Meshik will start off by selling fish primarily in-state.

“So selling to the school districts, selling to Anchorage markets, and selling to local stores first,” she said.

Once it gets going, Christensen says the processing center wants to buy during a longer season than typical processors, starting with kings, and staying open through to silvers.

Eventually, they also want to expand and purchase a Japanese freezer system.

“We are working on getting that technology but because it’s very expensive we are getting the funding together to be able to purchase it,” she said. “The one small freezer system that we want to purchase is over a million dollars.”

To the northeast, Levelock Packing is probably a year out from operations. Village Council President Alexander Tallekpalek said they’re waiting on final approval for a $2 million dollar infrastructure grant from Bristol Bay Economic Development Corporation. In the meantime, they’ve been building the plant piece by piece using community block grants for the past five years and planning it for more than two decades.

“Right now we have about $1.8 million into the project,” Tallekpalek said. “Every year we purchase materials and equipment and build the processing plant with local hire for the past five years. And all the projects were small projects, but at the end of the day, we’re going to have a fully equipped processing plant.”

Last winter, the community went to the state Board of Fisheries and asked for more commercial fishing opportunity on the Alagnak River. After BBEDC agreed to help fund management for the project, the board agreed to create a new plan there, about eight miles from the village.

Levelock Packing wants to buy fish from the five local permit holders, as well as others from the region who want to fish the new area. Tallekpalek said he’s heard interest from set-netters from Dillingham, Iliamna Lake communities and elsewhere the Naknek-Kvichak District who are interested in fishing the new section.

Like Port Heiden, the plant wants to provide a market during the shoulder seasons.

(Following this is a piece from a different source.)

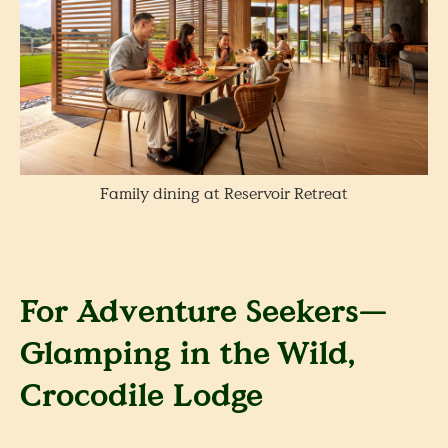
Family dining at Reservoir Retreat
For Adventure Seekers—
Glamping in the Wild,
Crocodile Lodge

“We plan to fish before the regular commercial sockeye season, and then we plan to do some fall fishing after the commercial sockeye season,” he said. “So we plan to harvest more than just regular sockeye. We’d like to do silvers and chums and that’ll keep our fish plant open longer.”

The longer season would be good for fishermen, and for employees. Tallekpalek said the plant will employ about 30 people, and he’s hoping most will come from the Bristol Bay region. Like most processors, the village is also working on housing for the employees.

Despite plans for a building and a fishery, Levelock doesn’t know where it’ll sell its fish. Tallekpalek said a roundtable is planned this fall to work on marketing plans and figure out what sort of product the plant will produce – whether frozen fillets or otherwise.

For both communities, the plants are part of a larger effort to develop more robust local communities.

“Right now, our community is about 70-some people, and the majority of us adults here, we all have jobs with the fish plant, with our barge, and with the high tunnel and some of the small grant projects that we’ve got here,” Tallekpalek said. “So we’re all getting a lot of work and a lot of excitement with the fish processing plant.”